Шерри — так звали молоденького, прелестного шоколадного цвета спаниеля женского рода, закормленного хозяевами и доведенного до последней степени отупения двумя хозяйскими мальчиками вкупе с оравой близживущих ребятишек, охваченных всеобщей страстью «обучения» несчастного пса. То и дело доносились с улицы строгие и между тем совершенно безрезультатные мальчишечьи, а бывало, и девчоночьи команды: «Шерри, вперед!», «Шерри, назад!», «Шерри, лечь… встать… подать… принести…» Во дворе, где обитала бедная Шерри, довольно населенном, каком-то автомобильно- и магнитофонношумном, главенствовала — по крайней мере, так казалось со стороны, женская часть, и в устах женщин команды, подаваемые собаке, с непредсказуемым ухищрением интерпретировались: «Шерри, кому сказано, чтобы не ходить на улицу!», «Шерри, ешь ради бога или уходи с глаз долой!», «Шерри, ты сейчас получишь ремня!» Если бы Шерри была Фигаро, она, возможно, исхитрилась бы быть и тут и там, служить всем, кто взял себе право властвовать над нею. Но ей суждено было родиться собакой, да еще с «родословной», что налагало на нее бремя непременной «учебы», формы которой она, к сожалению, не могла выбирать сама.
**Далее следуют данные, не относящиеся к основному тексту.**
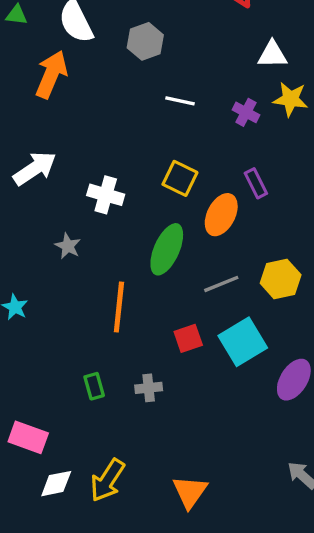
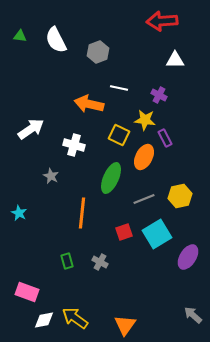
orange arrow: (51, 74) -> (89, 104), moved, turned -100
yellow star: (291, 99) -> (145, 120), moved
gray cross: (149, 388) -> (100, 262), turned 35
yellow arrow: (107, 480) -> (75, 318), turned 92

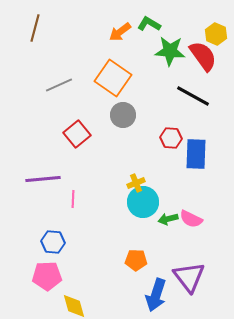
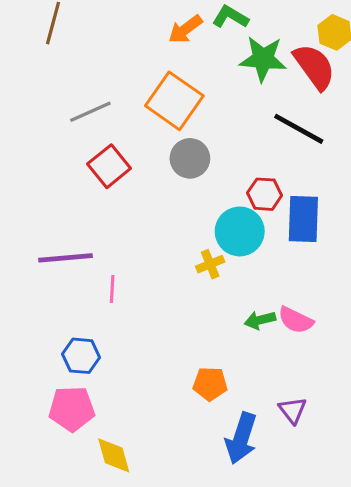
red square: (77, 134) -> (109, 166), moved
cyan circle: (143, 202) -> (240, 231), moved
purple triangle: (189, 277) -> (293, 410), size x0.6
Говорову, немало в свое время побродившему с ружьем в сибирских болотах, сжимало сердце от команд, которые заставляли выполнять  о х о т н и ч ь ю  собаку, чьи гены туманили ей рассудок смутным видением водоплавающей птицы, по которой так хорошо «идет» спаниель. И может быть, существовала какая-то тайная связь, когда Шерри, ускользнув из-под бдительного ока хозяев, неслышной тенью появлялась в его дворе и, извинительно виляя всем своим телом, метя хвостом по траве, подползала к Говорову, клала ему в ноги доверчивую морду, поднимая невыразимо печальные глаза — их хотелось вытереть не помещающимися в ладонях шелковистыми ушами самой же Шерри.
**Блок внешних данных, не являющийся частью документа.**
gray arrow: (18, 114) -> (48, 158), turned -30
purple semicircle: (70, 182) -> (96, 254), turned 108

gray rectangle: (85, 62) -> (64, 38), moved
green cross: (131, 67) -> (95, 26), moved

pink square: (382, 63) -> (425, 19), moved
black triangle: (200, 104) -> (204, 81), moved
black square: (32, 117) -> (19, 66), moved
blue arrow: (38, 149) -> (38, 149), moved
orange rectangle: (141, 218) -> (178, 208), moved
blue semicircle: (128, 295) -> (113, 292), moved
Что говорить, на оживленном месте стояла дача Говоровых. Тихо, лишь сорока прострекочет или иволга выронит из горлышка расплавленную медь своей песни — на окраине, у Залесских, тихо на другом, нижнем конце улицы, выходящем к поселку, и лишь тут, в «центре», гвалт, визг, беготня, — и с этим ничего нельзя было поделать.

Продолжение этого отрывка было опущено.